Benefit: gain in autonomy with your research purpose --> you can do and design your work and workflow as you want, i.e. you are not limited by the OS. However, if you want to work with your own non-unix operating system, we provide some advice in these lectures to do so at a minimum involving cost. 

## Right tools for the right tasks -- Software

1. Why Python and not R?
  - both are excellent software and programming environment with a long history and a great community
  - both have a learning curve
  - R -- mainly used for statistics
  - Python -- more general approach to data science
  - R -- you use the flexibility of R libraries
  - Python -- you can write your application from scratch
  - R -- runs locally
  - Python -- better integration with apps and better deployment 

Python is often the first and evident choice when it comes to machine learning framework design -- easy to find support and material for your work

## About these lectures

These lectures are provided in the form of a notebook that you can run and update with your own notes on your computer. 
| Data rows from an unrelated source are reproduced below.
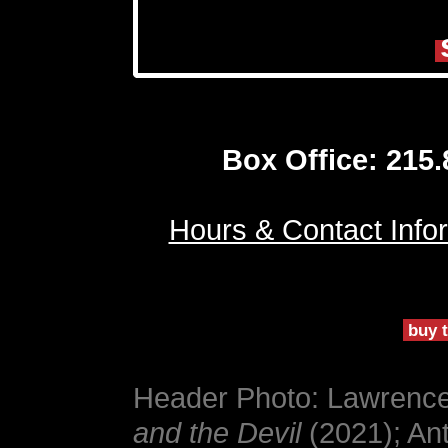
Box Office: 215
Hours & Contact Info
buy t
Header Photo: Lawrence 
and the Devil
(2021); An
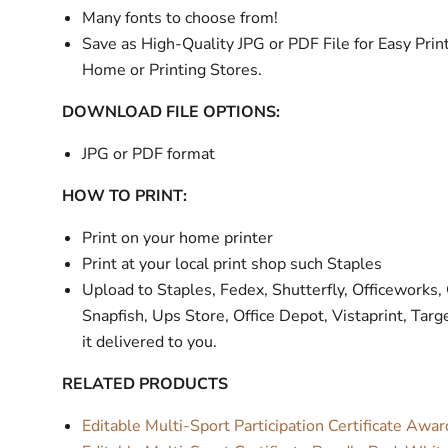
Many fonts to choose from!
Save as High-Quality JPG or PDF File for Easy Print
Home or Printing Stores.
DOWNLOAD FILE OPTIONS:
JPG or PDF format
HOW TO PRINT:
Print on your home printer
Print at your local print shop such Staples
Upload to Staples, Fedex, Shutterfly, Officeworks,
Snapfish, Ups Store, Office Depot, Vistaprint, Targ
it delivered to you.
RELATED PRODUCTS
Editable Multi-Sport Participation Certificate Awa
In order to follow this lecture and to be able to run the code, we recommend the use of jupyter lab. You can install jupyter lab easily with your python distribution and run it privately in a browser window. Using Anaconda, you can install jupyter lab from the Anaconda package manager, or in a (base root) terminal by tipping: 

```
pip install jupyterlab
```

On Linux, open a terminal and enter: 

```
pip3 install jupyterlab
```

Some of the code snippets provided in this notebook are commented, i.e. they have been prefixed with the '#' sign which tells jupyter not to run such a line. You can uncomment those lines, i.e. you can remove this '#' sign in order to see what the code is doing in practice. Don't remove the exclamation mark before the code snippets when you see one of it, because jupyter needs it to run your code.